§ WORK REQUEST: An exact copy of every record is the expected answer.

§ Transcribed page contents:
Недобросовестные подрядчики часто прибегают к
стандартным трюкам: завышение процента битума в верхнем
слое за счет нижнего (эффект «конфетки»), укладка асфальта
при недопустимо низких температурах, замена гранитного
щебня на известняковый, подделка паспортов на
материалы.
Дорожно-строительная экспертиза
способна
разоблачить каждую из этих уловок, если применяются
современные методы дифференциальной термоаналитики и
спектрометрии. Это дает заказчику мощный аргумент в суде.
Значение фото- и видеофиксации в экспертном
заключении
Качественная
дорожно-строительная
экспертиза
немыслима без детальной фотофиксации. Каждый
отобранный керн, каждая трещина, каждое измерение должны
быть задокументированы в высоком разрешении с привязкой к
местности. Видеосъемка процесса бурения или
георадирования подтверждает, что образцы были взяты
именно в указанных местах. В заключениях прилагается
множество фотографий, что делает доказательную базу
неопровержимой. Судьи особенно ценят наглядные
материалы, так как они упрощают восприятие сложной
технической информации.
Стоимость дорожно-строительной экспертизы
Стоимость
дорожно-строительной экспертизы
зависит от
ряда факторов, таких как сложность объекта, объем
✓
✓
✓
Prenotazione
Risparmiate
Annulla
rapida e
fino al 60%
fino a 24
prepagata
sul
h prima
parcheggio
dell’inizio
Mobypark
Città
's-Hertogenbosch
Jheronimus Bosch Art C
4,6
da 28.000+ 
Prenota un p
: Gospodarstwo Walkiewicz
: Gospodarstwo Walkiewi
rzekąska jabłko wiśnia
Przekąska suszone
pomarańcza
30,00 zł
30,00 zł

§ EXERCISE RESULT:
Недобросовестные подрядчики часто прибегают к
стандартным трюкам: завышение процента битума в верхнем
слое за счет нижнего (эффект «конфетки»), укладка асфальта
при недопустимо низких температурах, замена гранитного
щебня на известняковый, подделка паспортов на
материалы.
Дорожно-строительная экспертиза
способна
разоблачить каждую из этих уловок, если применяются
современные методы дифференциальной термоаналитики и
спектрометрии. Это дает заказчику мощный аргумент в суде.
Значение фото- и видеофиксации в экспертном
заключении
Качественная
дорожно-строительная
экспертиза
немыслима без детальной фотофиксации. Каждый
отобранный керн, каждая трещина, каждое измерение должны
быть задокументированы в высоком разрешении с привязкой к
местности. Видеосъемка процесса бурения или
георадирования подтверждает, что образцы были взяты
именно в указанных местах. В заключениях прилагается
множество фотографий, что делает доказательную базу
неопровержимой. Судьи особенно ценят наглядные
материалы, так как они упрощают восприятие сложной
технической информации.
Стоимость дорожно-строительной экспертизы
Стоимость
дорожно-строительной экспертизы
зависит от
ряда факторов, таких как сложность объекта, объем
✓
✓
✓
Prenotazione
Risparmiate
Annulla
rapida e
fino al 60%
fino a 24
prepagata
sul
h prima
parcheggio
dell’inizio
Mobypark
Città
's-Hertogenbosch
Jheronimus Bosch Art C
4,6
da 28.000+ 
Prenota un p
: Gospodarstwo Walkiewicz
: Gospodarstwo Walkiewi
rzekąska jabłko wiśnia
Przekąska suszone
pomarańcza
30,00 zł
30,00 zł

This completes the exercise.